OAB fará audiência pública para debater o ensino do Direito

Com o objetivo de debater a situação do ensino jurídico em todo país, o Conselho Federal da Ordem dos Advogados do Brasil (OAB) fará uma audiência pública, às 19h, na próxima quarta-feira (23/10), na sede da entidade, em Brasília. As propostas e resultados desta e das demais audiências feitas nos estados serão enviadas como sugestões ao Ministério da Educação (MEC) para a fixação de normas de regulação sobre o tema.

“Vamos ouvir coordenadores de cursos, dirigentes de faculdades, estudantes e professores de Direito, juízes, advogados, promotores, enfim, a comunidade jurídica e a sociedade civil. A ideia é levar ao MEC uma proposta construída a partir do diálogo”, explica o presidente da OAB, Marcus Vinícius Furtado Coêlho.

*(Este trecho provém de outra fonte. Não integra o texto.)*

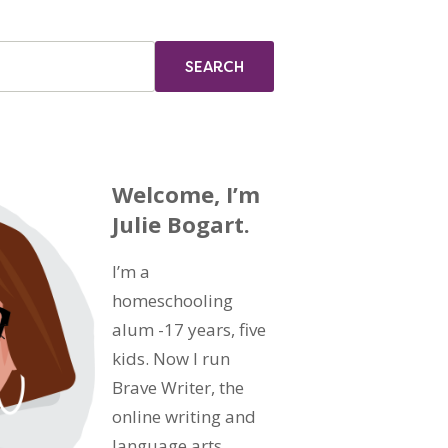
Welcome, I’m
Julie Bogart.
I’m a
homeschooling
alum -17 years, five
kids. Now I run
Brave Writer, the
online writing and
language arts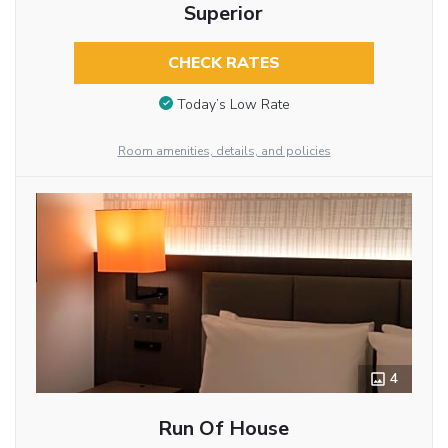
Superior
CHECK RATES
Today’s Low Rate
Room amenities, details, and policies
4
Run Of House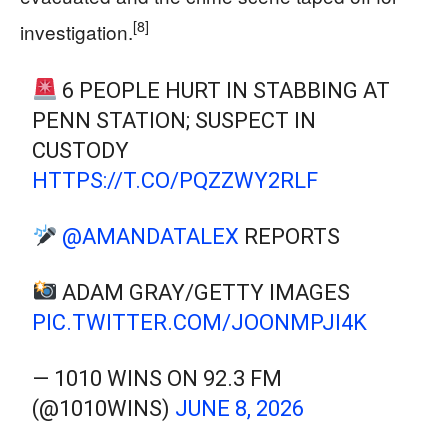
[8]
investigation.
6 PEOPLE HURT IN STABBING AT
PENN STATION; SUSPECT IN
CUSTODY
HTTPS://T.CO/PQZZWY2RLF
@AMANDATALEX
REPORTS
ADAM GRAY/GETTY IMAGES
PIC.TWITTER.COM/JOONMPJI4K
— 1010 WINS ON 92.3 FM
(@1010WINS)
JUNE 8, 2026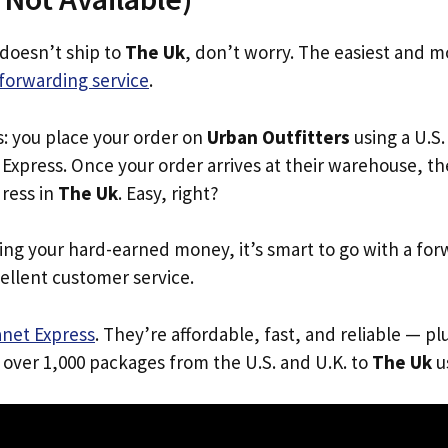
 doesn’t ship to
The Uk
, don’t worry. The easiest and mo
forwarding service
.
s: you place your order on
Urban Outfitters
using a U.S.
Express. Once your order arrives at their warehouse, th
dress in
The Uk
. Easy, right?
ing your hard-earned money, it’s smart to go with a for
ellent customer service.
anet Express
. They’re affordable, fast, and reliable — pl
 over 1,000 packages from the U.S. and U.K. to
The Uk
us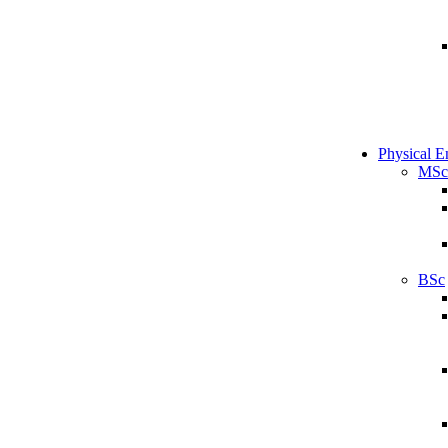
Physical E
MSc
BSc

O Conselho Federal da OAB e o MEC firmaram, em 22 de março deste ano, o protocolo que instituiu uma comissão paritária para estabelecer o novo marco regulatório do ensino jurídico no país. Essas audiências estão sendo feitas para discutir a qualidade da educação jurídica. O resultado será encaminhado ao MEC.

Para participar da audiência é necessária a confirmação de presença que deve ser feitas pelos e-mails: comissoes@oab.org.br e ceju@oab.org.br.

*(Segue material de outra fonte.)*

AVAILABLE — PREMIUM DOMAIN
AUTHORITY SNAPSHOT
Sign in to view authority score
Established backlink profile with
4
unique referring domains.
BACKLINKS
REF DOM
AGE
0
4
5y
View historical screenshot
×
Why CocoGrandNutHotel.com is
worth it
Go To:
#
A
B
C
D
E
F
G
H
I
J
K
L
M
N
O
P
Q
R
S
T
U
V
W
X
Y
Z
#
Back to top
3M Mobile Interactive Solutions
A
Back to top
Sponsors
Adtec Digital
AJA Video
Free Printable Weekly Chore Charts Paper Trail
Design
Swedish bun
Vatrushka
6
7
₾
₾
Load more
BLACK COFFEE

Na audiência em Brasília serão discutidas as seguintes temáticas: Diretrizes Curriculares, propostas de aprimoramento, possível inclusão de novas matérias; Avaliação e instrumento de avaliação do curso de Direito. Necessidade de instrumentos diversificados ou manutenção de um único para o processo regulatório dos cursos jurídicos. Necessidade de novos parâmetros a serem considerados na avaliação (Exame de Ordem etc.); Exame Nacional de Desempenho dos Estudantes (Enade): resultados dos últimos exames; contribuição que o exame trouxe ao ensino jurídico; redução do intervalo entre as aplicações do exame; o exame como parâmetro de qualidade do ensino; Vaga para a OAB no Conselho Nacional de Educação, que representa aproximadamente 800 mil advogados e participa do processo regulatório dos cursos jurídicos, com seus pareceres; Propostas para aprimoramento do Núcleo de Prática Jurídica e do estágio curricular; Estímulo ao aprimoramento docente nas Instituições de Ensino Superior  públicas e privadas; Concepção pedagógica dos cursos jurídicos; e Aprimoramento do E-MEC (sistema que tramitam processos). Com informações da Assessoria de Imprensa da OAB.

Revista Consultor Jurídico, 18 de outubro de 2013, 14h20

Comentários de leitores

1 comentário

Exame da ordem foi considerado contitucional

Giseli dos Santos (Estudante de Direito - Administrativa)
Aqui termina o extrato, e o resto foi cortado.